◆ ASSIGNMENT
Reproduce the lines below exactly, from the one containing "Historial – Exhibition" through the one containing "de 9 plazas", both included. Leave out any pictures.

◆ SOURCE DATA
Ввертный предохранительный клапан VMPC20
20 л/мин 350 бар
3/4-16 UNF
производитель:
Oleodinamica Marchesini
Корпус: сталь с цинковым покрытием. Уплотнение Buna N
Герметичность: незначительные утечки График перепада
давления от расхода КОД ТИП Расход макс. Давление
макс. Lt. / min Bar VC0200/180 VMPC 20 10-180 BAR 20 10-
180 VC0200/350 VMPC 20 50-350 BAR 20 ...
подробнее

==

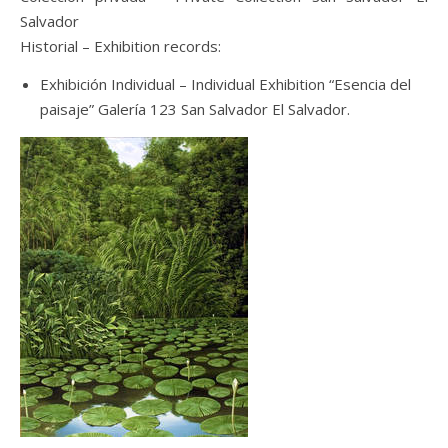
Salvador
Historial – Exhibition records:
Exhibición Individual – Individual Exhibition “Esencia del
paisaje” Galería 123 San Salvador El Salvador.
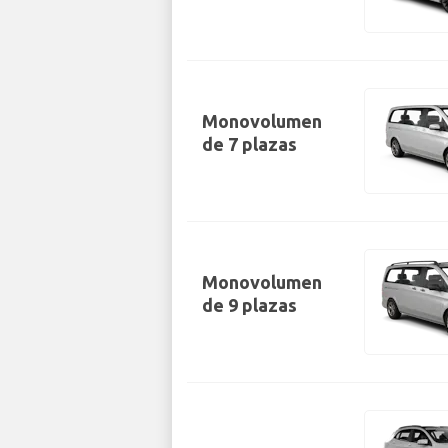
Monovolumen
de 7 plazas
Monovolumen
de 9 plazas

---

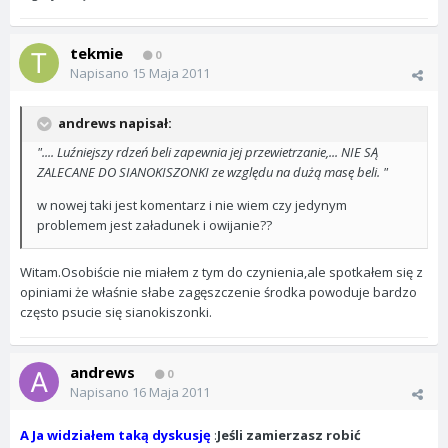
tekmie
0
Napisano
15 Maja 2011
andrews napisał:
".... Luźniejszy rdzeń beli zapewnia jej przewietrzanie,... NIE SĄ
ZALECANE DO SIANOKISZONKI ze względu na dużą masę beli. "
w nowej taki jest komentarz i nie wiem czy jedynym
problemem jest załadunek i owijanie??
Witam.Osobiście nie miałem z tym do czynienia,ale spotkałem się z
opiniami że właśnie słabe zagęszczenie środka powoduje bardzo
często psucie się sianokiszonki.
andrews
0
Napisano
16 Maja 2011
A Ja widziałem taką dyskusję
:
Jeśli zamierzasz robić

◆ ANSWER
Historial – Exhibition records:
Exhibición Individual – Individual Exhibition “Esencia del
paisaje” Galería 123 San Salvador El Salvador.
Monovolumen
de 7 plazas
Monovolumen
de 9 plazas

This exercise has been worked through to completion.